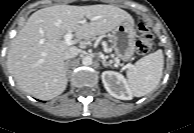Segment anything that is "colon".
I'll list each match as a JSON object with an SVG mask.
<instances>
[{
    "mask_svg": "<svg viewBox=\"0 0 194 133\" xmlns=\"http://www.w3.org/2000/svg\"><path fill=\"white\" fill-rule=\"evenodd\" d=\"M140 38L137 41V52L141 55L148 53L153 45V34L150 28L142 21L137 25Z\"/></svg>",
    "mask_w": 194,
    "mask_h": 133,
    "instance_id": "obj_1",
    "label": "colon"
}]
</instances>
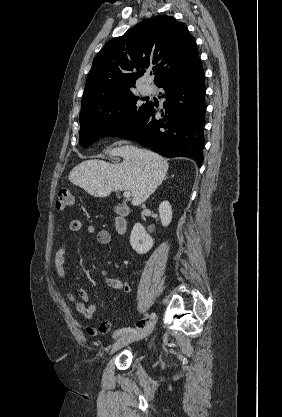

▶ **Your goal**:
Give the data again word for word, without images.

▶ **The completed task**:
Segment anything that is "colon".
I'll list each match as a JSON object with an SVG mask.
<instances>
[{
    "mask_svg": "<svg viewBox=\"0 0 194 133\" xmlns=\"http://www.w3.org/2000/svg\"><path fill=\"white\" fill-rule=\"evenodd\" d=\"M140 38L137 41V52L141 55L148 53L153 45V34L150 28L142 21L137 25Z\"/></svg>",
    "mask_w": 194,
    "mask_h": 133,
    "instance_id": "obj_1",
    "label": "colon"
}]
</instances>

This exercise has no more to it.